Another Tesla Model S car ignited on Wednesday, supposedly due to an accident, sending the company’s shares down by about 7 per cent.
Tesla Motors, the pioneering electric car company owned by PayPal and SpaceX billionaire Elon Musk, said it was investigating the incident though nothing seemed to suggest the ignition was spontaneous and was most likely a result of an accident.
"Our team is on its way to Tennessee to learn more about what happened in the accident," Tesla spokeswoman Elizabeth Jarvis-Shean said in a statement. "We will provide more information when we're able to do so."
The Tennessee Highway Patrol said the incident occurred on Interstate 24 in Smyrna around 1:30 pm.
"It's possible that it ran over a piece of metal in the roadway," patrol dispatcher Kathy Bryant said. "There was extensive damage."
The police report did not say how fast the 2013 model year car was traveling, but the driver was able to pull off the roadway and get out of the car.
On Tuesday, Tesla forecast a weaker-than-expected fourth-quarter profit and posted third-quarter Model S deliveries that disappointed some analysts.
The first Model S fire occurred on 1 October near Seattle, when the car collided with a large piece of metal debris in the road that punched a hole through the armour plate protecting the battery pack. US safety regulators at the National Highway Traffic Safety Administration later said they found no evidence to indicate a vehicle defect.
The second fire took place later in the month in Merida, Mexico, when according to reports a car drove through a roundabout, crashed through a concrete wall and hit a tree.
Neither of the drivers was injured in the earlier accidents and in all three cases the company said the owners have asked the company for replacement cars.
After the first fire, Tesla Motors CEO Elon Musk defended the safety performance of electric cars. "For consumers concerned about fire risk, there should be absolutely zero doubt that it is safer to power a car with a battery" than a conventional gas-powered vehicle, he said in a blog post.

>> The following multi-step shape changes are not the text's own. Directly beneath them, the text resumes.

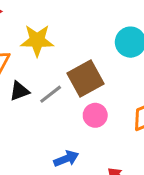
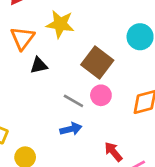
brown square: (86, 78) -> (97, 63), turned -32
gray line: (51, 94) -> (73, 101), moved, turned 60

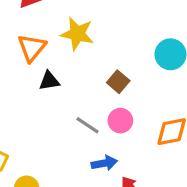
brown square: (97, 63) -> (118, 82), size x0.6
blue arrow: (71, 129) -> (104, 163), moved

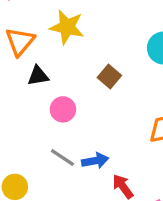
pink circle: (120, 121) -> (63, 109), moved
gray line: (88, 125) -> (62, 157), moved

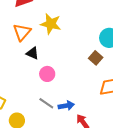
black triangle: (38, 76) -> (32, 53), turned 32
brown square: (109, 76) -> (96, 58), moved

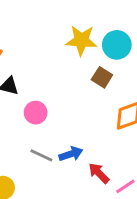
yellow star: (51, 24) -> (81, 40), moved

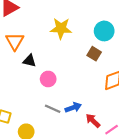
yellow star: (81, 40) -> (61, 28), moved

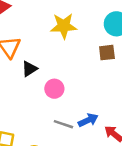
brown square: (94, 54) -> (107, 53), turned -32
black triangle: (29, 61) -> (29, 69), turned -40

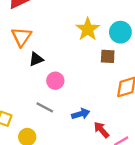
yellow star: (64, 26) -> (88, 29), moved, turned 30
gray line: (63, 124) -> (45, 107), moved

Company executives called that first fire a "highly uncommon occurrence," likely caused by a curved metal object falling off a semi-trailer and striking up into the underside of the car in a "pole-vault effect."
At the time, Musk did not say if Tesla would make any changes to the Model S battery design as a result of the first accident. Jarvis-Shean had no immediate comment when asked if such changes were being considered.
Tesla's shares fell as low as $140.50 on Nasdaq.
Since the first fire, Tesla's shares have fallen more than 26 per cent and this week's declines are the worst one-week drop since May 2012.